━━━━━ Dataset ━━━━━

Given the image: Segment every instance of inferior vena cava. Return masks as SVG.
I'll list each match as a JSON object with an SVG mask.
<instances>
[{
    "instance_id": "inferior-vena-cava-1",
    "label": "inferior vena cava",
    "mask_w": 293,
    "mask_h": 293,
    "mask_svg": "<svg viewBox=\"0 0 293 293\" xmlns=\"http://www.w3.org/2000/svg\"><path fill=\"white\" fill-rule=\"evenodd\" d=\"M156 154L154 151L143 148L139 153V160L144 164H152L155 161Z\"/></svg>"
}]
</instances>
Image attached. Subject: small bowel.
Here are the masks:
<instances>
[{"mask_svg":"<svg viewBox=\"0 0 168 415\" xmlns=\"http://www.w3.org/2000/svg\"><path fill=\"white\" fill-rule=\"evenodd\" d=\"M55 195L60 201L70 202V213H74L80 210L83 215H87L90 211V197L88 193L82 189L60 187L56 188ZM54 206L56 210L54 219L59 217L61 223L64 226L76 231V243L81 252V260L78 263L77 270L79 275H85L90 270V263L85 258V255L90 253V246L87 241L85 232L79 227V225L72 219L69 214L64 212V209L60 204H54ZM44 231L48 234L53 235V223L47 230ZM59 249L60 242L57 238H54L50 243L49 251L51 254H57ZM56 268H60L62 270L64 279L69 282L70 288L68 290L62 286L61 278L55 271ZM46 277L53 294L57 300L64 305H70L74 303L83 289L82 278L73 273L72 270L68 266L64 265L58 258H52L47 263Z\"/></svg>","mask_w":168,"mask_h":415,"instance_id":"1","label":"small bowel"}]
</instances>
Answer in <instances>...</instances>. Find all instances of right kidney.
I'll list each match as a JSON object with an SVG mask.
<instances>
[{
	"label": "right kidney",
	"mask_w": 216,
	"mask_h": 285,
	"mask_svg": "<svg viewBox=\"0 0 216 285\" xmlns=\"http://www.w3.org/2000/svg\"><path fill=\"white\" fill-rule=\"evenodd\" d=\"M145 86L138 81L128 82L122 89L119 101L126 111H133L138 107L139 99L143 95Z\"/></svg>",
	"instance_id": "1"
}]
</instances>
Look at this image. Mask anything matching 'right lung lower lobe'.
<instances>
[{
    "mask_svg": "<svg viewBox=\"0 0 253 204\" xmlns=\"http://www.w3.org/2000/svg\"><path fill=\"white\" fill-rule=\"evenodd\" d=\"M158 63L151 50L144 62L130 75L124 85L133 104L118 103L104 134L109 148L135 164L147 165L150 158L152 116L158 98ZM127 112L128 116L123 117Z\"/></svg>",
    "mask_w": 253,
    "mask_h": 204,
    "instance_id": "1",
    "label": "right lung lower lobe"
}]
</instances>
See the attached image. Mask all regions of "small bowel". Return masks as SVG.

━━━━━
━━━━━ Dataset ━━━━━

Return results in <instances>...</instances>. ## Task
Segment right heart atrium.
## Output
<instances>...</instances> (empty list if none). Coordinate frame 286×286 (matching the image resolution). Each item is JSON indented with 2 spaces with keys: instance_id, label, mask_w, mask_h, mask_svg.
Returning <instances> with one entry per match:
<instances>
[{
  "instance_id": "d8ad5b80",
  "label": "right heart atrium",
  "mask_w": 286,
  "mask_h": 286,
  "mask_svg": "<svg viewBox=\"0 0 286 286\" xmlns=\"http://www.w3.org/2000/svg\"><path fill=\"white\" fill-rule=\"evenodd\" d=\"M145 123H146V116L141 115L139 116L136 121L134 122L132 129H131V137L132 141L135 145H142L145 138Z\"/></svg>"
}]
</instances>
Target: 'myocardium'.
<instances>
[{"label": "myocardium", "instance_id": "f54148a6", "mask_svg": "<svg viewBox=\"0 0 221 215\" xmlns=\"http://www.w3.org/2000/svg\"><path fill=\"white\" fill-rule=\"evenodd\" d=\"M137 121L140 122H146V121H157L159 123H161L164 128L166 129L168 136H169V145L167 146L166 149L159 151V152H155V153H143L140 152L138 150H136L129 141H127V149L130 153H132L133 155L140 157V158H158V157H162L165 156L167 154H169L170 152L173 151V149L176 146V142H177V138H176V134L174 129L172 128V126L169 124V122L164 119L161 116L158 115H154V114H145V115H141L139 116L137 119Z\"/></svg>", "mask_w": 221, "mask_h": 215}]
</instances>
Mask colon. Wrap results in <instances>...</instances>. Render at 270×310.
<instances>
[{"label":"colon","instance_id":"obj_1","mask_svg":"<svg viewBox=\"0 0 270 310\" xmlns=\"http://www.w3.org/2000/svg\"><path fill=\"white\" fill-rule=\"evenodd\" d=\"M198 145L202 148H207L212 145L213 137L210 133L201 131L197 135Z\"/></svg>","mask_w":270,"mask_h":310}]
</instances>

━━━━━

Your task —
Above this task is a listing. Restate, word for word and with nothing added, the lines from the one with "Look at this" through the one with "See the attached".

Solution to this problem —
Look at this image. Mask anything matching 'right lung lower lobe'.
<instances>
[{
    "mask_svg": "<svg viewBox=\"0 0 253 204\" xmlns=\"http://www.w3.org/2000/svg\"><path fill=\"white\" fill-rule=\"evenodd\" d=\"M158 63L151 50L144 62L130 75L124 85L133 104L118 103L104 134L109 148L135 164L147 165L150 158L152 116L158 98ZM127 112L128 116L123 117Z\"/></svg>",
    "mask_w": 253,
    "mask_h": 204,
    "instance_id": "1",
    "label": "right lung lower lobe"
}]
</instances>
See the attached image. Mask all regions of "small bowel". Return masks as SVG.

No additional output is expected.